Family ties seem to be less the theme than the foundation of the songs. Why do you think that’s coming up now?

Maybe it’s partly because I’m middle-aged, and you do think about your life and genealogy at that point. The final song, “And the Lady Goes”—that’s a pop song about menopause. As you kind of go down the mountain [laughs], you start to think about what was on the other side. And “Sweet to Me” is told from my grandmother’s perspective as an elegy to her.

For songwriters who put out a record every few years, there’s this almost formal pressure for each record to frame a few years. Did you feel pressure to put in everything, to catch up?

That’s a smart point, and I hadn’t thought about it in that way. Because of course while I’m sitting here writing, I’m thinking, Jesus! Got a lot of ground to cover. [Laughs.]

Circling back to The Ink in the Grooves, did you conduct all the interviews?

Most of them. It’s my first foray into a trade book; it’s not academic or scholarly. It’s interviews with people like Steve Earle, Lucinda Williams, and Dom Flemons. Scott Timberg, who sadly is no longer with us, did the one with Rhiannon Giddens. There’s also fictional stuff about rock ’n’ roll.
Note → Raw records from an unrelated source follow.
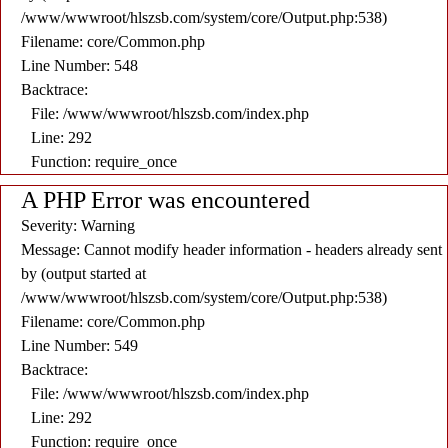
/www/wwwroot/hlszsb.com/system/core/Output.php:538)
Filename: core/Common.php
Line Number: 548
Backtrace:
File: /www/wwwroot/hlszsb.com/index.php
Line: 292
Function: require_once
A PHP Error was encountered
Severity: Warning
Message: Cannot modify header information - headers already sent
by (output started at
/www/wwwroot/hlszsb.com/system/core/Output.php:538)
Filename: core/Common.php
Line Number: 549
Backtrace:
File: /www/wwwroot/hlszsb.com/index.php
Line: 292
Function: require_once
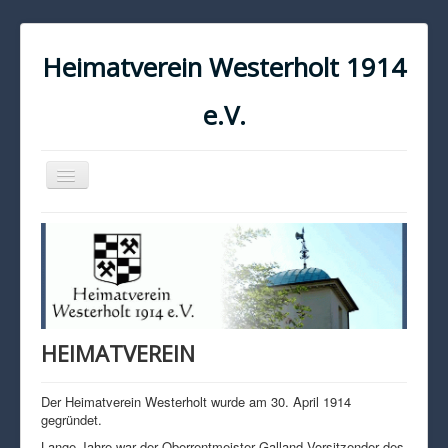
Heimatverein Westerholt 1914
e.V.
Navigation
an/aus
START
KONTAKT
IMPRESSUM
DATENSCHUTZ
HEIMATVEREIN
Der Heimatverein Westerholt wurde am 30. April 1914
gegründet.
Lange Jahre war der Oberrentmeister Galland Vorsitzender des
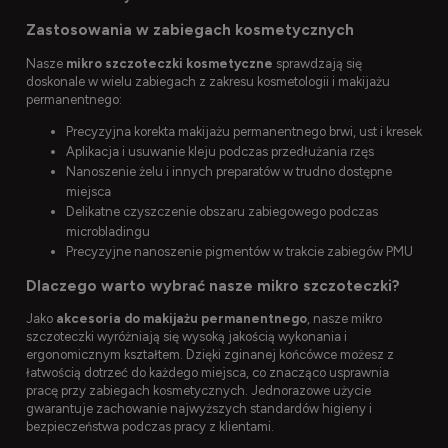
Zastosowania w zabiegach kosmetycznych
Nasze
mikro szczoteczki kosmetyczne
sprawdzają się
doskonale w wielu zabiegach z zakresu kosmetologii i makijażu
permanentnego:
Precyzyjna korekta makijażu permanentnego brwi, ust i kresek
Aplikacja i usuwanie kleju podczas przedłużania rzęs
Nanoszenie żelu i innych preparatów w trudno dostępne
miejsca
Delikatne czyszczenie obszaru zabiegowego podczas
microbladingu
Precyzyjne nanoszenie pigmentów w trakcie zabiegów PMU
Dlaczego warto wybrać nasze mikro szczoteczki?
Jako
akcesoria do makijażu permanentnego
, nasze mikro
szczoteczki wyróżniają się wysoką jakością wykonania i
ergonomicznym kształtem. Dzięki zginanej końcówce możesz z
łatwością dotrzeć do każdego miejsca, co znacząco usprawnia
pracę przy zabiegach kosmetycznych. Jednorazowe użycie
gwarantuje zachowanie najwyższych standardów higieny i
bezpieczeństwa podczas pracy z klientami.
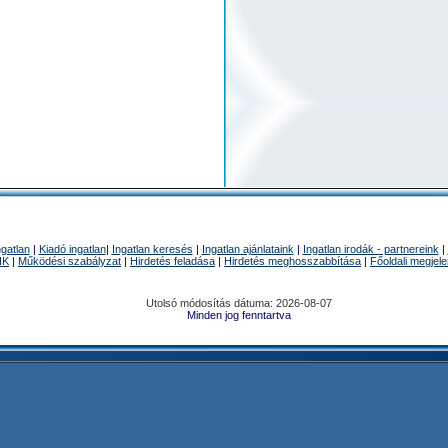
ngatlan
|
Kiadó ingatlan
|
Ingatlan keresés
|
Ingatlan ajánlataink
|
Ingatlan irodák - partnereink
|
IK
|
Működési szabályzat
|
Hirdetés feladása
|
Hirdetés meghosszabbítása
|
Főoldali megjel
Utolsó módosítás dátuma: 2026-08-07
Minden jog fenntartva
u - ingatlanok : házak, lakások, telkek, irodák, üzletek képekkel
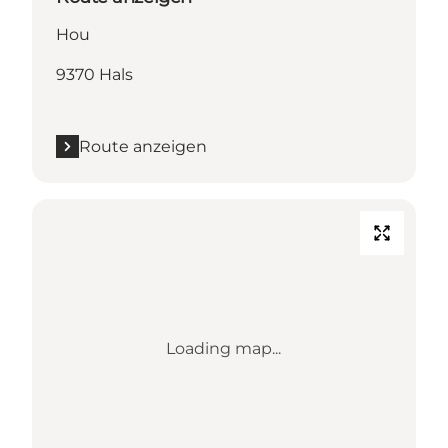
Hou
9370 Hals
Route anzeigen
Loading map...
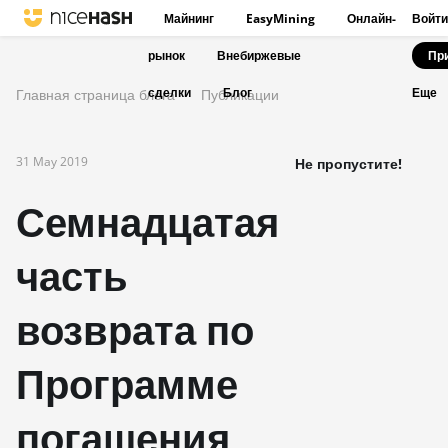
Майнинг
EasyMining
Онлайн-
Войти
рынок
Внебиржевые
Пр
сделки
Блог
Главная страница блога
Публикации
Еще
31 May 2019
Не пропустите!
Семнадцатая
часть
возврата по
Программе
погашения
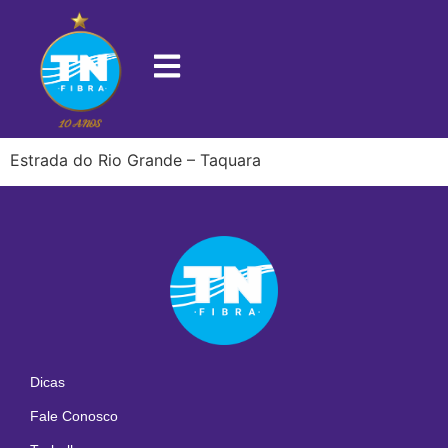
22720-012
Estrada do Rio Grande – Taquara
Dicas
Fale Conosco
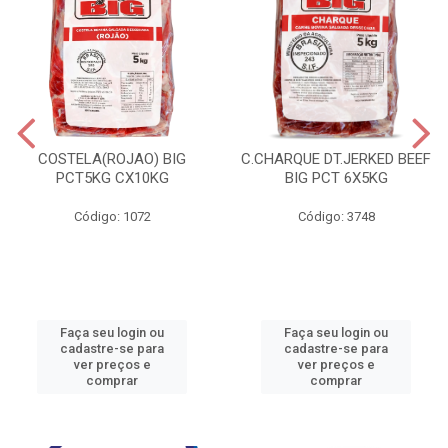
COSTELA(ROJAO) BIG
C.CHARQUE DT.JERKED BEEF
PCT5KG CX10KG
BIG PCT 6X5KG
Código: 1072
Código: 3748
Faça seu login ou
Faça seu login ou
cadastre-se para
cadastre-se para
ver preços e
ver preços e
comprar
comprar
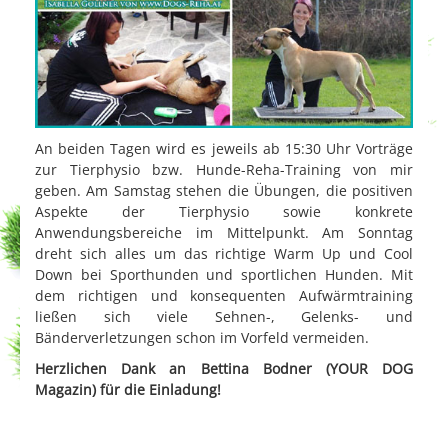
An beiden Tagen wird es jeweils ab 15:30 Uhr Vorträge
zur Tierphysio bzw. Hunde-Reha-Training von mir
geben. Am Samstag stehen die Übungen, die positiven
Aspekte der Tierphysio sowie konkrete
Anwendungsbereiche im Mittelpunkt. Am Sonntag
dreht sich alles um das richtige Warm Up und Cool
Down bei Sporthunden und sportlichen Hunden. Mit
dem richtigen und konsequenten Aufwärmtraining
ließen sich viele Sehnen-, Gelenks- und
Bänderverletzungen schon im Vorfeld vermeiden.
Herzlichen Dank an Bettina Bodner (YOUR DOG
Magazin) für die Einladung!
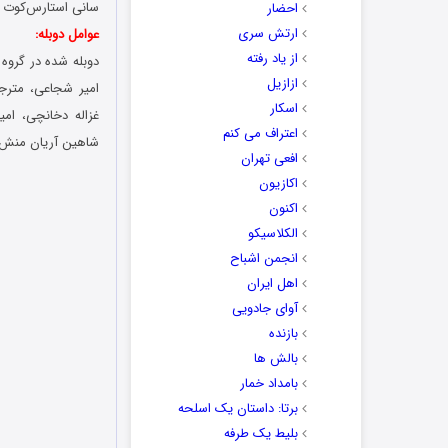
سانی استارس‌کوت و
احضار
ارتش سری
عوامل دوبله:
از یاد رفته
دوبله شده در گروه 
ازازیل
امیر شجاعی، مترج
اسکار
غزاله دخانچی، ام
اعتراف می کنم
شاهین آریان منش و
افعی تهران
اکازیون
اکنون
الکلاسیکو
انجمن اشباح
اهل ایران
آوای جادویی
بازنده
بالش ها
بامداد خمار
برتا: داستان یک اسلحه
بلیط یک‌‌ طرفه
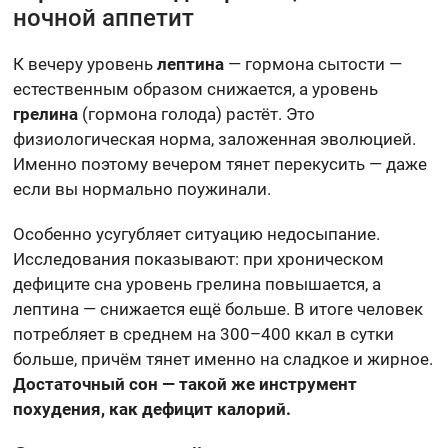
ночной аппетит
К вечеру уровень
лептина
— гормона сытости —
естественным образом снижается, а уровень
грелина
(гормона голода) растёт. Это
физиологическая норма, заложенная эволюцией.
Именно поэтому вечером тянет перекусить — даже
если вы нормально поужинали.
Особенно усугубляет ситуацию недосыпание.
Исследования показывают: при хроническом
дефиците сна уровень грелина повышается, а
лептина — снижается ещё больше. В итоге человек
потребляет в среднем на 300–400 ккал в сутки
больше, причём тянет именно на сладкое и жирное.
Достаточный сон — такой же инструмент
похудения, как дефицит калорий.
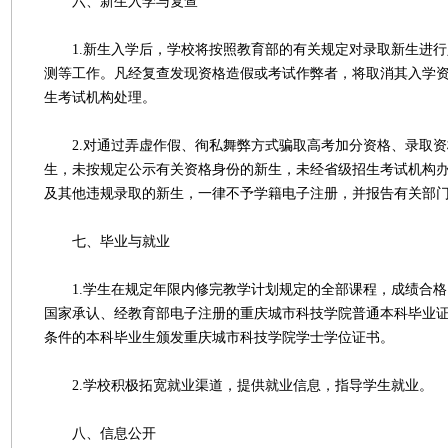
六、新生入学与复查
1.新生入学后，学校将按照教育部的有关规定对录取新生进行
测等工作。凡经复查发现资格造假或考试作弊者，将取消其入学
生考试机构处理。
2.对通过弄虚作假、徇私舞弊方式骗取高考加分资格、录取资
生，未按规定公示有关资格身份的新生，未经省级招生考试机构
及其他违规录取的新生，一律不予学籍电子注册，并报告有关部
七、毕业与就业
1.学生在规定年限内修完教学计划规定的全部课程，成绩合格
国家承认、经教育部电子注册的重庆城市科技学院普通本科毕业
条件的本科毕业生颁发重庆城市科技学院学士学位证书。
2.学校积极拓宽就业渠道，提供就业信息，指导学生就业。
八、信息公开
It’s about what has become my life’s work: how literature and music intersect.

Fewer people than one would think both perform and write about music. Why do you think that’s so?

While I was writing my last book and editing this one, I wasn’t writing songs—it’s two different kinds of work, a different headspace. Songwriting is sort of an altered state, a bit like meditation. You have to make not just physical space but a certain kind of mental space. People talk about songwriting in mystical terms for a reason. It does sometimes feel like you have to ready yourself to be visited.